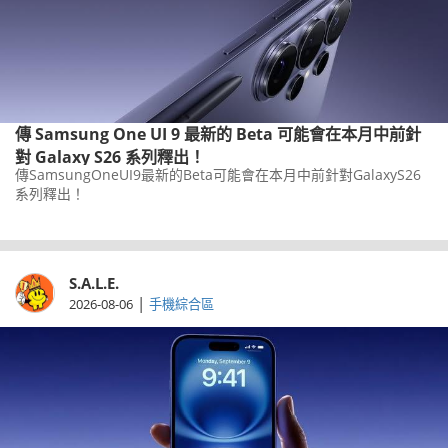
傳 Samsung One UI 9 最新的 Beta 可能會在本月中前針
對 Galaxy S26 系列釋出！
傳SamsungOneUI9最新的Beta可能會在本月中前針對GalaxyS26
系列釋出！
S.A.L.E.
|
2026-08-06
手機綜合區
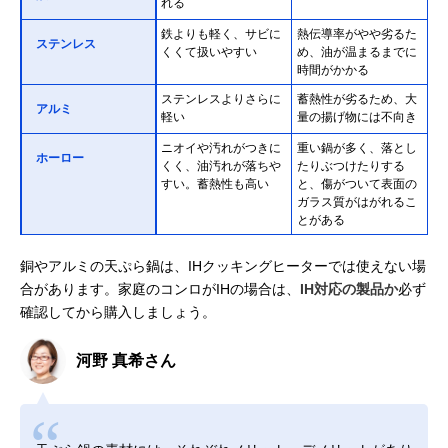
れる
鉄よりも軽く、サビに
熱伝導率がやや劣るた
ステンレス
くくて扱いやすい
め、油が温まるまでに
時間がかかる
ステンレスよりさらに
蓄熱性が劣るため、大
アルミ
軽い
量の揚げ物には不向き
ニオイや汚れがつきに
重い鍋が多く、落とし
ホーロー
くく、油汚れが落ちや
たりぶつけたりする
すい。蓄熱性も高い
と、傷がついて表面の
ガラス質がはがれるこ
とがある
銅やアルミの天ぷら鍋は、IHクッキングヒーターでは使えない場
合があります。家庭のコンロがIHの場合は、
IH対応の製品か
必ず
確認してから購入しましょう。
河野 真希さん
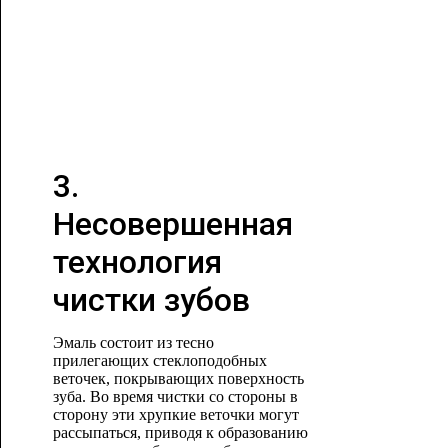
3.
Несовершенная
технология
чистки зубов
Эмаль состоит из тесно
прилегающих стеклоподобных
веточек, покрывающих поверхность
зуба. Во время чистки со стороны в
сторону эти хрупкие веточки могут
рассыпаться, приводя к образованию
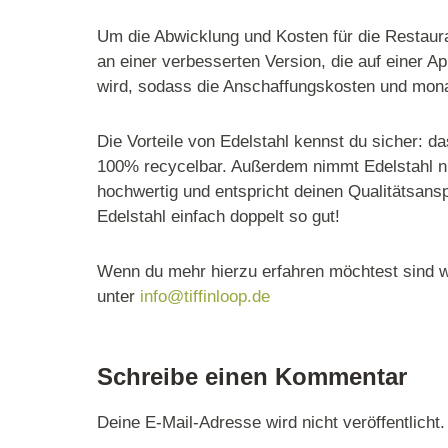
Um die Abwicklung und Kosten für die Restaura
an einer verbesserten Version, die auf einer Ap
wird, sodass die Anschaffungskosten und monat
Die Vorteile von Edelstahl kennst du sicher: da
100% recycelbar. Außerdem nimmt Edelstahl ni
hochwertig und entspricht deinen Qualitätsa
Edelstahl einfach doppelt so gut!
Wenn du mehr hierzu erfahren möchtest sind wir
unter
info@tiffinloop.de
Schreibe einen Kommentar
Deine E-Mail-Adresse wird nicht veröffentlicht.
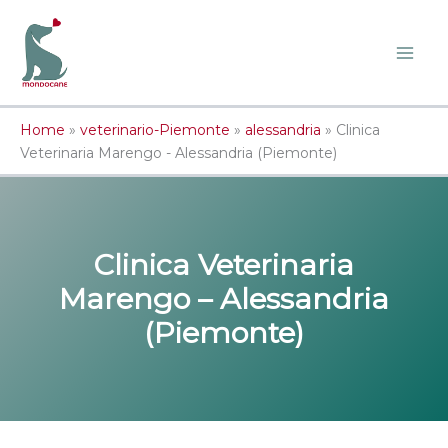
Vai
al
contenuto
Home
»
veterinario-Piemonte
»
alessandria
»
Clinica
Veterinaria Marengo - Alessandria (Piemonte)
Clinica Veterinaria
Marengo – Alessandria
(Piemonte)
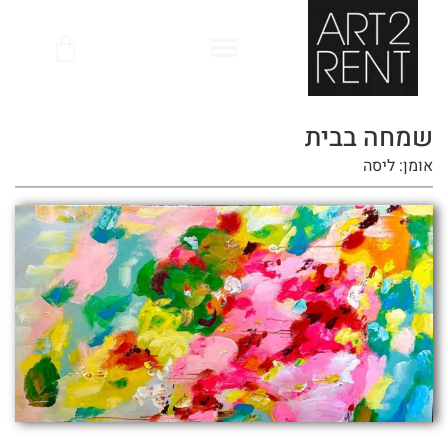
לתוכן
שמחה בבית
אומן: ליסה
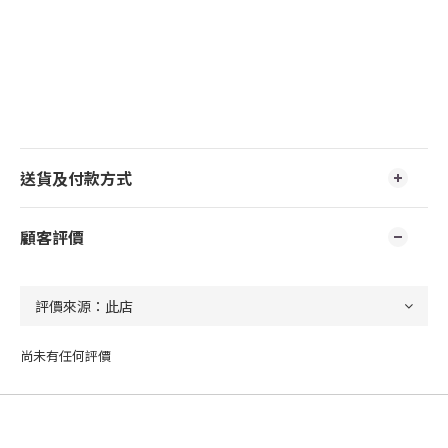
送貨及付款方式
顧客評價
尚未有任何評價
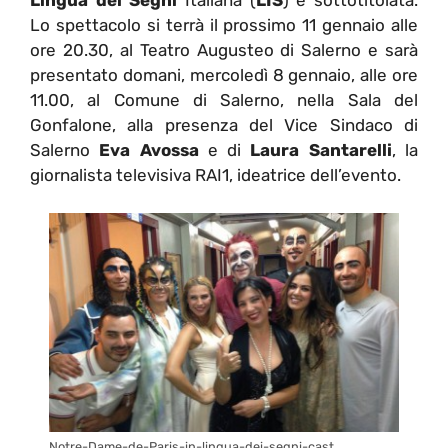
Lo spettacolo si terrà il prossimo 11 gennaio alle
ore 20.30, al Teatro Augusteo di Salerno e sarà
presentato domani, mercoledì 8 gennaio, alle ore
11.00, al Comune di Salerno, nella Sala del
Gonfalone, alla presenza del Vice Sindaco di
Salerno
Eva Avossa
e di
Laura Santarelli
, la
giornalista televisiva RAI1, ideatrice dell’evento.
Notre-Dame-de-Paris-in-lingua-dei-segni-cast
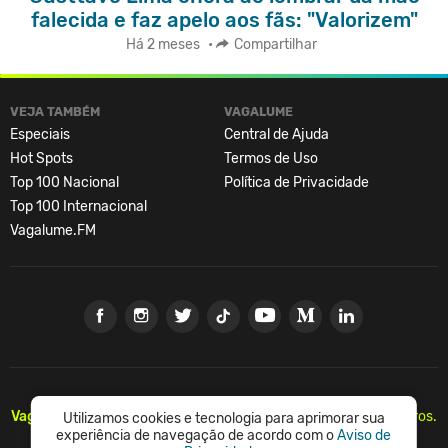
falecida e faz apelo aos fãs: "Valorizem"
Há 2 meses
•
Compartilhar
VEJA TAMBÉM
VAGALUME
Especiais
Central de Ajuda
Hot Spots
Termos de Uso
Top 100 Nacional
Política de Privacidade
Top 100 Internacional
Vagalume.FM
Vagalume.
Há mais de 20 anos, levando música para os brasileiros.
Utilizamos cookies e tecnologia para aprimorar sua
🇧🇷
experiência de navegação de acordo com o
Aviso de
--------------------
**HOW TO COMPLETE THIS TASK**:
Please filter the data down to the lines containing the word "para".

**RESULT BELOW**:
Há mais de 20 anos, levando música para os brasileiros.
Utilizamos cookies e tecnologia para aprimorar sua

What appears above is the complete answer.